Entro fine mese potrebbe cambiare qualcosa, verso il freddo

 

Lo potremo considerare il primo, vero peggioramento di febbraio (al netto delle strisciate artiche che avevano coinvolto le regioni adriatiche e del Sud). Oltre alle piogge, localmente intense sulle tirreniche e tra le due Isole Maggiori, confermiamo il rischio neve al Nordovest. Neve che potrebbe cadere a bassissima quota, persino a ridosso delle coste del Ponente Ligure.

 

Ciò detto, siamo già proiettati oltre, per cercare di capire se l’imminente maltempo potrà in qualche modo rappresentare il punto di svolta di fine Inverno.
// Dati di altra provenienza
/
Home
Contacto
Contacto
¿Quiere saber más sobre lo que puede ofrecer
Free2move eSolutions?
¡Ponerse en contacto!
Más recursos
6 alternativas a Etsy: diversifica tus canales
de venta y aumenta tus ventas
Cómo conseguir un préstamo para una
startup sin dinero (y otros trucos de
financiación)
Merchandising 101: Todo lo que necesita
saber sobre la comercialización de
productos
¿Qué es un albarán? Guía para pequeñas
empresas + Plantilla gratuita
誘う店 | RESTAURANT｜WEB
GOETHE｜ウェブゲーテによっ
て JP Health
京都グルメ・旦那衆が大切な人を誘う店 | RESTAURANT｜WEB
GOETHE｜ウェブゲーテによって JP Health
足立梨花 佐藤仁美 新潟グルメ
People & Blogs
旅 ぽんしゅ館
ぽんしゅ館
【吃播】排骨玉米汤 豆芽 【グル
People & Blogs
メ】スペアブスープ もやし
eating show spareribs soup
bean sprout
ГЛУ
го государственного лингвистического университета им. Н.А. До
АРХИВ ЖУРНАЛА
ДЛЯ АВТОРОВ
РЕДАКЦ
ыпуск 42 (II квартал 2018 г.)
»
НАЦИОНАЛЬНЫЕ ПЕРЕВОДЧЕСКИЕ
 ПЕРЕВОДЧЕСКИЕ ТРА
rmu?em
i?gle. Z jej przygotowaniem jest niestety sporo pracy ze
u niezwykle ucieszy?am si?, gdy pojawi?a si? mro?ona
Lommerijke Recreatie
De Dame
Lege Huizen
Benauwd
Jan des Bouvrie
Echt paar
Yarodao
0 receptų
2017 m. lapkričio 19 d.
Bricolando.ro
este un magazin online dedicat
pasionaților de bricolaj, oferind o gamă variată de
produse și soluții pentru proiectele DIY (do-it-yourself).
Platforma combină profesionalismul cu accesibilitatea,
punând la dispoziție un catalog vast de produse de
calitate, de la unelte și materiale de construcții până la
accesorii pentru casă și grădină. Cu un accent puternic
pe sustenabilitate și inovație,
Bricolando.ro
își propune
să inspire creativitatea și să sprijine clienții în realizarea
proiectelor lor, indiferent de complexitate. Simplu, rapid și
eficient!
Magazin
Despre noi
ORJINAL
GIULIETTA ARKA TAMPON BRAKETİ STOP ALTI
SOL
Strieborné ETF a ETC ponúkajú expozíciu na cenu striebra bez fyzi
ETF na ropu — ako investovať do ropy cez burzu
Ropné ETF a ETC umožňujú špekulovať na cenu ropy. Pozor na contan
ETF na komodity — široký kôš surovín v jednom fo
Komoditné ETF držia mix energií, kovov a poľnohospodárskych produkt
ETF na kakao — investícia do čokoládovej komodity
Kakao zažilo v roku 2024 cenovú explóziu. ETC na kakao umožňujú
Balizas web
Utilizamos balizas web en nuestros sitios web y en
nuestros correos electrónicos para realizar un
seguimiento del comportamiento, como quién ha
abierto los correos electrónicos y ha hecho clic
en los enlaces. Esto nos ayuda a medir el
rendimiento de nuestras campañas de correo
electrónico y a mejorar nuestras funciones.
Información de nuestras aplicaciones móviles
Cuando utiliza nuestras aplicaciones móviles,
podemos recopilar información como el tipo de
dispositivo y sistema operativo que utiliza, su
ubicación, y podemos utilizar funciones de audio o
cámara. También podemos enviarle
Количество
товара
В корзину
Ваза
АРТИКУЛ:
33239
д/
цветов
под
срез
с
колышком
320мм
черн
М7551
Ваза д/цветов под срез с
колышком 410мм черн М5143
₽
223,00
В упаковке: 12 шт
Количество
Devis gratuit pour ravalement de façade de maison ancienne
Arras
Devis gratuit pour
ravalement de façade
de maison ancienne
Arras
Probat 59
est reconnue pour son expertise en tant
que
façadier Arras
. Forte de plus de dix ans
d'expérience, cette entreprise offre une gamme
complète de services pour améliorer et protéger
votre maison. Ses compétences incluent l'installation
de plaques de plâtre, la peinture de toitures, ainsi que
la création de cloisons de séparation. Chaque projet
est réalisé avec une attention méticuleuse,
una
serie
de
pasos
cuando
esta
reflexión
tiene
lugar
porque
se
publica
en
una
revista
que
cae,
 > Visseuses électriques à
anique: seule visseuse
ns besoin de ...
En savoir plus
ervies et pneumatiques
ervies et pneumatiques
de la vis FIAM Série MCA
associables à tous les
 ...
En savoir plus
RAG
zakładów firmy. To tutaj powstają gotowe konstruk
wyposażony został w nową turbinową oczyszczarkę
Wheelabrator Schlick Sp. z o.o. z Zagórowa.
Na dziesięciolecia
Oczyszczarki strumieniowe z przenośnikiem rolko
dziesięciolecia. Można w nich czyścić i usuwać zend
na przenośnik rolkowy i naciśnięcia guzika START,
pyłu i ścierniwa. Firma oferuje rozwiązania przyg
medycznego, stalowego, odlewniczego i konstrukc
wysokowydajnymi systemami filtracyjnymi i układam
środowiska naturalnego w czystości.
La risposta, guardando i modelli previsionali, è ni. Né sì né no. Da un lato c’è chi punta con decisione sul ritorno dell’Alta Pressione, peraltro supportata da aria mite nord africana.

 

Dall’altro lato, invece, c’è chi prova a spingere per un cambiamento nel corso dell’ultima settimana di febbraio. Cambiamento indotto dallo sbilanciamento occidentale della struttura anticiclonica, il che potrebbe innescare uno scivolamento del freddo artico – che nel frattempo continuerà a lambire le Alpi – sui Balcani.

 

Diciamo che potrebbe realizzarsi un remake delle settimane scorse, allorquando l’aria fredda arrivò a lambire le adriatiche e il Sud portando almeno in quelle regioni un po’ d’Inverno.

 

Stavolta potrebbe essere un po’ diverso, difatti alcuni centri di calcolo vedrebbero una maggiore intrusione dell’aria fredda e per maggiore intrusione intendiamo un coinvolgimento anche delle regioni tirreniche. Ipotesi, lo ripetiamo, da valutare e da confutare nei prossimi giorni, perché in presenza di un’Alta Pressione così possente dobbiamo mettere in conto che ad avere la meglio sia proprio la struttura anticiclonica. A quel punto, chiaramente, ogni velleità invernale verrebbe rimandata a marzo.